## YOUR TASK
All that is wanted is the exact lines from the one with "The image size" through the last line of the entries, with both ends kept and every picture left out.

Source records
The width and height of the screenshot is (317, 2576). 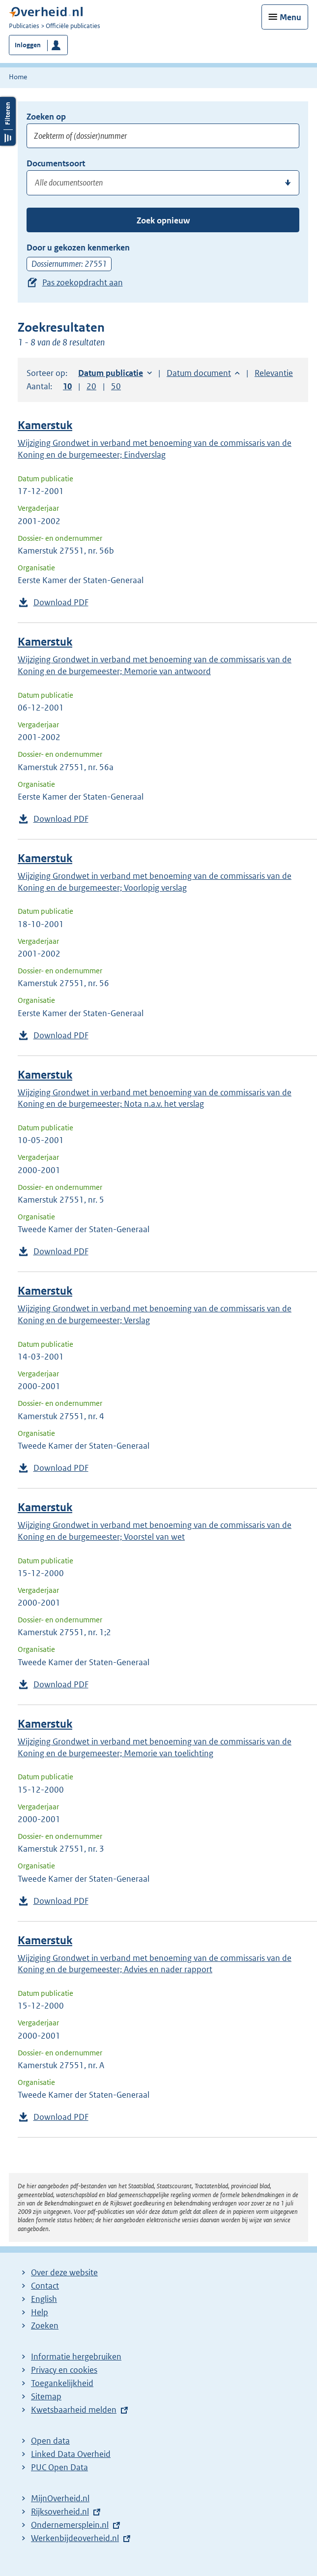 What do you see at coordinates (154, 1098) in the screenshot?
I see `Wijziging Grondwet in verband met benoeming van de commissaris van de Koning en de burgemeester; Nota n.a.v. het verslag` at bounding box center [154, 1098].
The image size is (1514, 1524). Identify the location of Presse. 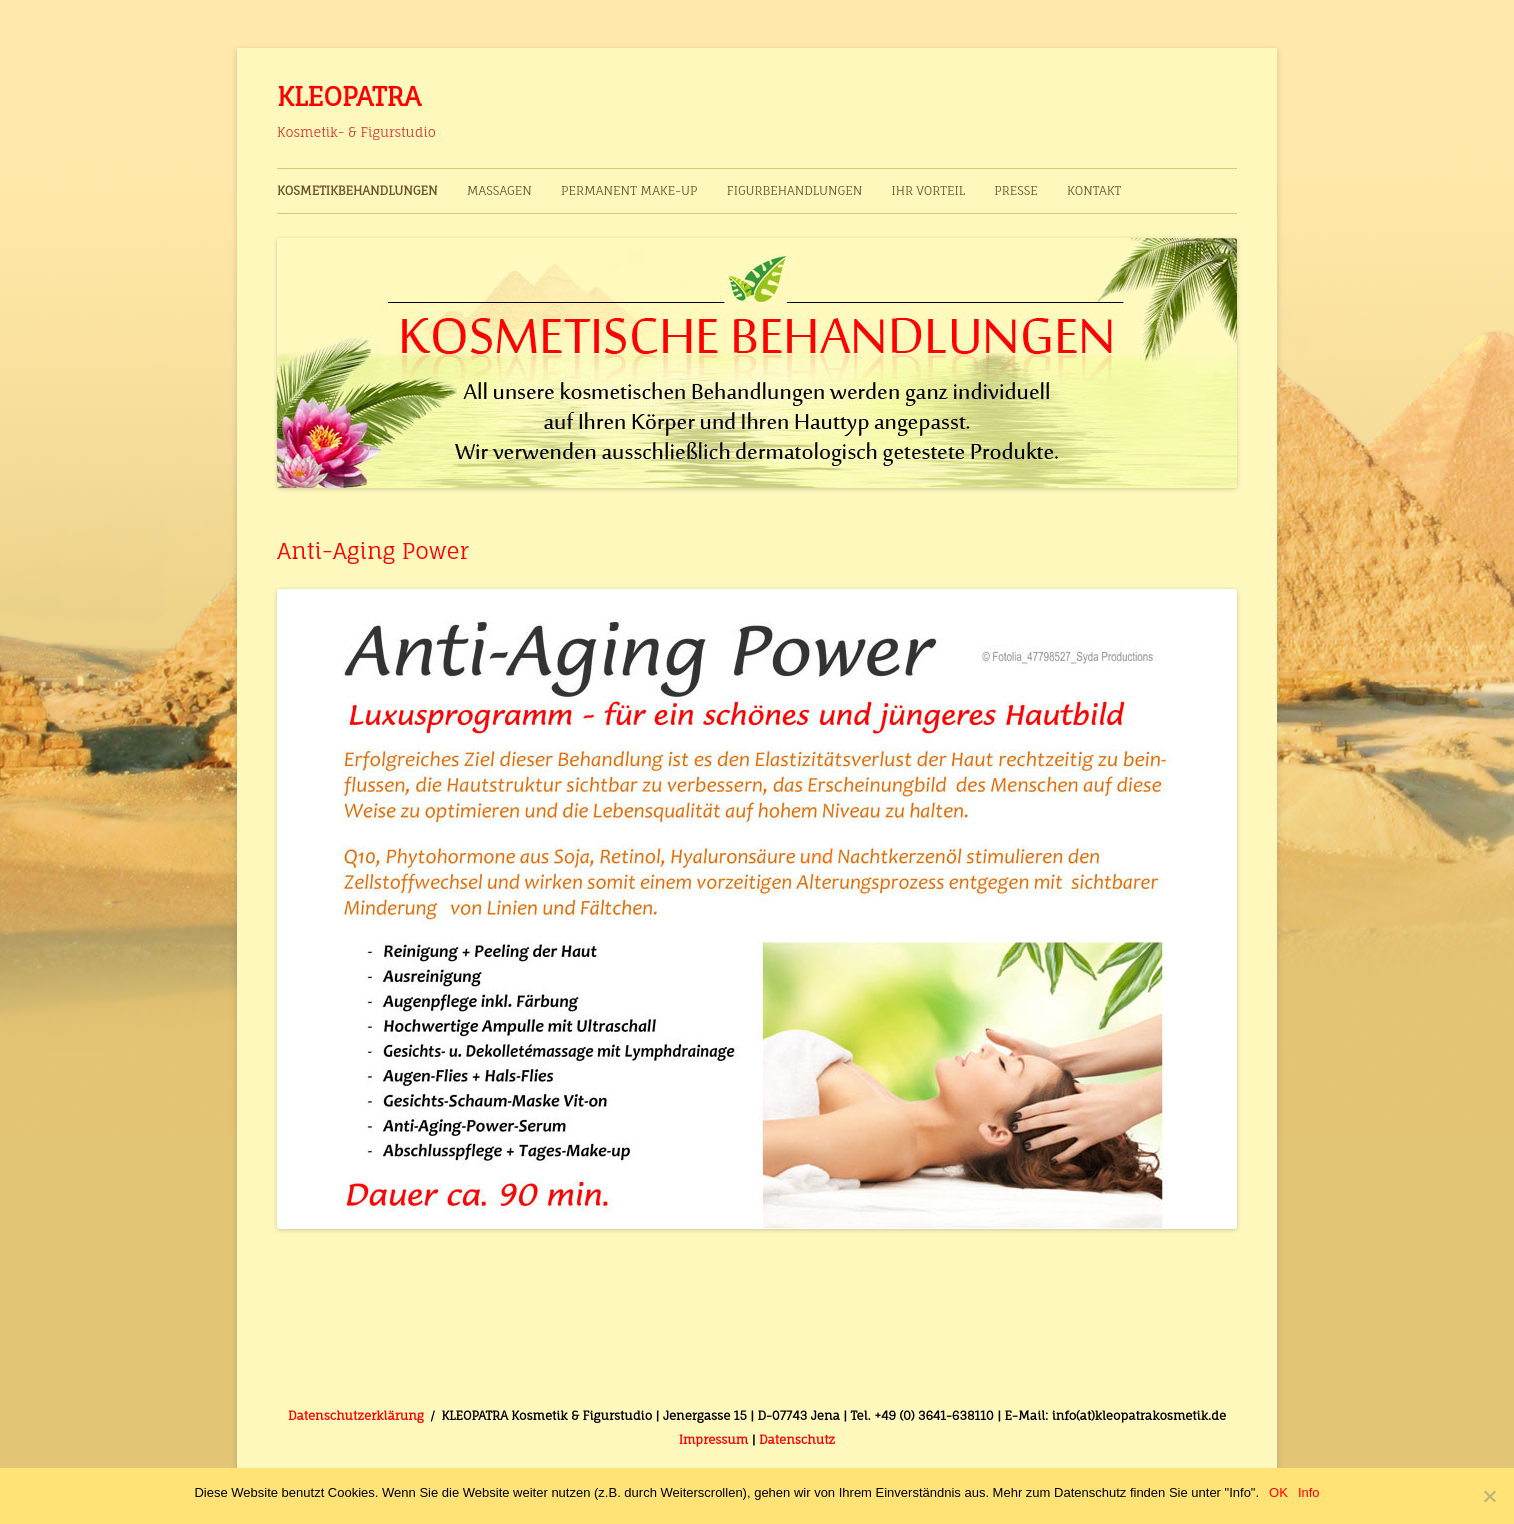
(1016, 190).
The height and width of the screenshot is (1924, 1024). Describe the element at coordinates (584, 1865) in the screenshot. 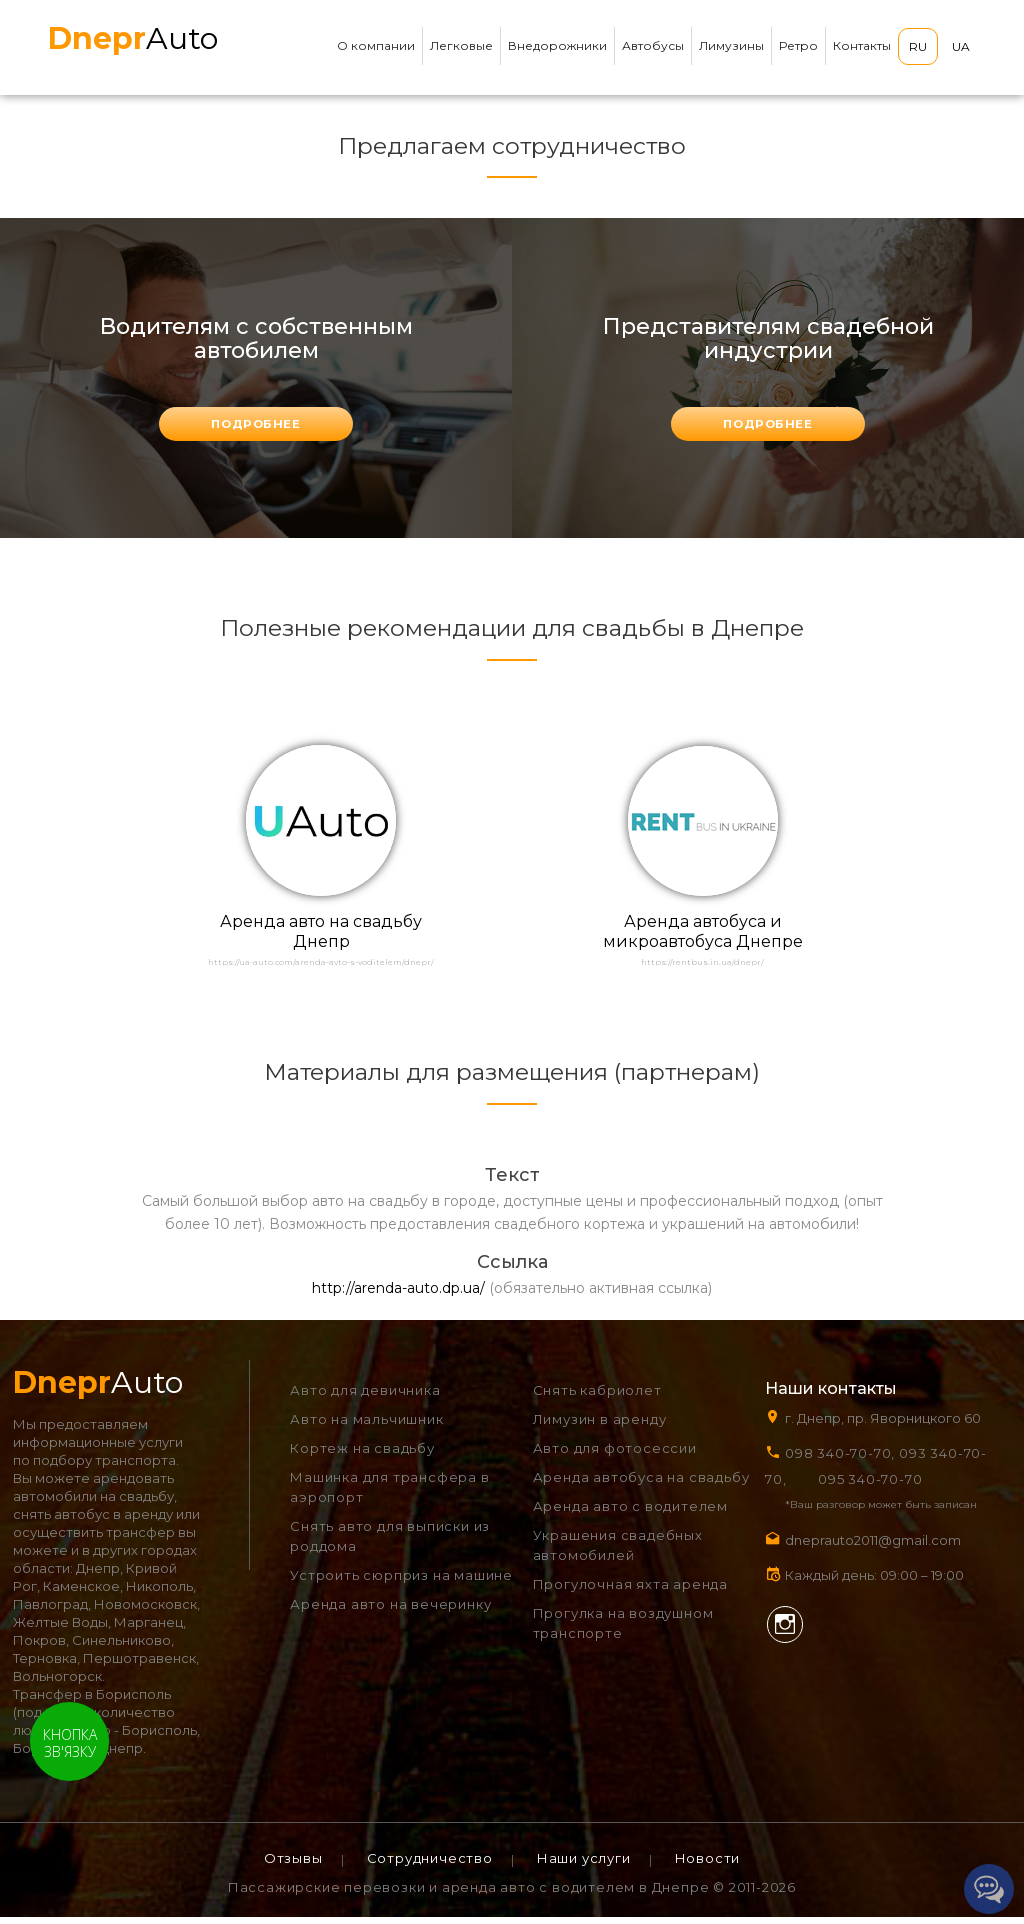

## TASK RESPONSE
The image size is (1514, 1524). Identify the location of Presse. 
(1016, 190).
The height and width of the screenshot is (1924, 1024). Describe the element at coordinates (584, 1865) in the screenshot. 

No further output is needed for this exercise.